Tra novembre e dicembre 1944, non riconoscendo il nuovo governo ungherese delle Croci Frecciate composto da nazisti locali, che diedero il via a persecuzioni sistematiche, violenze e deportazioni per gli ebrei ungheresi, l’ambasciatore spagnolo lasciò Budapest per rifugiarsi in Svizzera.
Venuto a conoscenza dell’imminente partenza del diplomatico, il Ministero degli Interni spagnolo ordinò lo sgombero delle case in cui trovavano rifugio i perseguitati. A quel punto, Jorge Perlasca riuscì a bluffare così bene da esser creduto: “Sospendete tutto! State sbagliando! Sanz Briz si è recato a Berna per comunicare più facilmente con Madrid. La sua è una missione diplomatica importantissima. Informatevi presso il Ministero degli Esteri. Esiste una precisa nota di Sanz Briz che mi nomina suo sostituto per il periodo della sua assenza.”
Da quel momento, il finto diplomatico firmò migliaia di documenti che conferivano la cittadinanza spagnola ad ebrei ungheresi mediante salvacondotti che recitavano “parenti spagnoli hanno richiesto la sua presenza in Spagna; sino a che le comunicazioni non verranno ristabilite ed il viaggio possibile, Lei resterà qui sotto la protezione del governo spagnolo”. In quaranticinque giorni di “mandato” Giorgio Perlasca salvò 5218 ebrei ungheresi.
Giusto tra le Nazioni
Con l’arrivo dell’Armata Rossa a Budapest, Perlasca venne arrestato in quanto filofascista. Rilasciato dopo pochi giorni, fece rientro in Italia dove non raccontò subito quanto compiuto, “nemmeno in famiglia, semplicemente perché riteneva d’aver fatto il proprio dovere, nulla di più e nulla di meno“. Fino a quando, nel 1987 alcune donne ungheresi pubblicarono sul giornale della Comunità ebraica di Budapest un avviso di ricerca di un diplomatico spagnolo, Jorge Perlasca, che aveva salvato loro e tanti altri.
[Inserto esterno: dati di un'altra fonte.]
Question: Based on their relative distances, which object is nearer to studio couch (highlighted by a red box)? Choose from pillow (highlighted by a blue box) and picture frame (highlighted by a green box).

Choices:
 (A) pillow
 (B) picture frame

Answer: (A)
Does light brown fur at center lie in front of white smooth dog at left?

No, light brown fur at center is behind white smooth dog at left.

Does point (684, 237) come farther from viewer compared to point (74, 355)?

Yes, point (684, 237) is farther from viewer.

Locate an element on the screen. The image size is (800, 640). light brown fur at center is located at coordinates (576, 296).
Ritrovato e divenuta pubblica la sua storia, il 23 settembre 1989 fu insignito da Israele del riconoscimento di Giusto tra le Nazioni e nel cortile della Sinagoga di Budapest il suo nome appare in una lapide che riporta l’elenco dei Giusti.
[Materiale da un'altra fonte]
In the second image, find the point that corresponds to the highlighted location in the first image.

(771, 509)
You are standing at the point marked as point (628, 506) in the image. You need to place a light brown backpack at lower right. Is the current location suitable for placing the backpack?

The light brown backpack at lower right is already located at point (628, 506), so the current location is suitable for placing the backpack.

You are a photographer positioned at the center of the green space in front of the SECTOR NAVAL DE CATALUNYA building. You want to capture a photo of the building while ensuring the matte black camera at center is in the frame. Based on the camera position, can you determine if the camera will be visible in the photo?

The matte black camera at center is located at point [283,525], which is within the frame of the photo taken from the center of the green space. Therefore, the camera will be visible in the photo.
Nella giornata di ieri, 26 gennaio 2022, il comune di Grugliasco ha deciso di intitolare a suo nome un Giardino, su proposta di una cittadina colpita dalla storia di Giorgio Perlasca. A chi gli chiedeva perché lo aveva fatto, rispondeva semplicemente: “ma lei, avendo la possibilità di fare qualcosa, cosa avrebbe fatto vedendo uomini, donne e bambini massacrati senza un motivo se non l’odio e la violenza?”